Elle n’est donc pas à réaliser
en première intention.
Elle peut parfois devenir indiquée dans le
cadre du diagnostic différentiel éventuel avec une pathologie
tumorale, de découverte inopinée au cours de l’examen, pour lequel
elle est alors réalisée dans un deuxième temps.
* Présentation des images :
+ Paramètres
:
Les variables alphanumériques indiquées sur les images sont
habituellement nombreuses, souvent obscures pour les cliniciens,
d’autant qu’il n’existe pas de convention pour l’ensemble des sigles
utilisés, ni même pour leur place dans le cartouche.
De plus, il est
possible de les faire figurer ou non, en totalité ou en partie.
Les
informations les plus utiles en pratique sont, outre les « données
patient » et la date de l’examen, l’épaisseur des coupes (parfois
désignée par le sigle « th » [thickness]), leur niveau (qui permet de
connaître l’espacement), le centre et la largeur du fenêtrage
(respectivement C et W), l’injection éventuelle de produit de
contraste (qui peut être désignée de façon très diverse).
Les autres
paramètres techniques (kilovoltage, milliampérage, valeur
éventuelle du pitch pour une acquisition hélicoïdale, filtres
utilisés…) sont plus complexes, et en réalité du domaine des
imagiers.
+ Format
:
Les images TDM sont à l’heure actuelle, en France, la plupart du
temps, présentées sur des films de format 36 X 43 cm, réalisés grâce
à des reprographes laser, qui permettent de choisir aisément entre
différents formats ou tailles d’images, allant habituellement (avec
des variations possibles en fonction des modèles) de 1 à 24 images
par film.
Le choix du formatage repose sur un compromis entre la
taille des images et le nombre de films.
La présentation de 20 ou de
12 images par film est la plus souvent utilisée.

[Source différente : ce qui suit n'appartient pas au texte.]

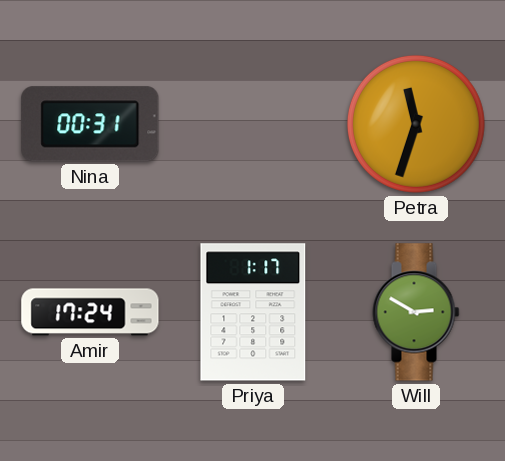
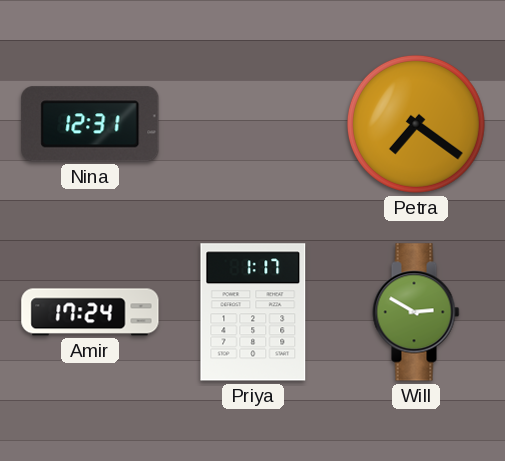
Nina: 00:31 -> 12:31
Petra: 11:33 -> 7:21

* Renseignements cliniques et compte rendu
:
L’optimisation des informations que peut apporter l’examen TDM
repose sur la qualité du dialogue entre le radiologue et son
correspondant.
Bien que cela ne soit pas toujours réalisé, il est en
fait très important que soient mentionnés dans le compte rendu de
l’examen radiologique l’état clinique du patient au moment de
l’examen, et surtout les traitements récents ou en cours, en
particulier corticoïdes, antibiotiques, anti-inflammatoires,
vasoconstricteurs, etc, qui peuvent modifier les opacités sinusiennes.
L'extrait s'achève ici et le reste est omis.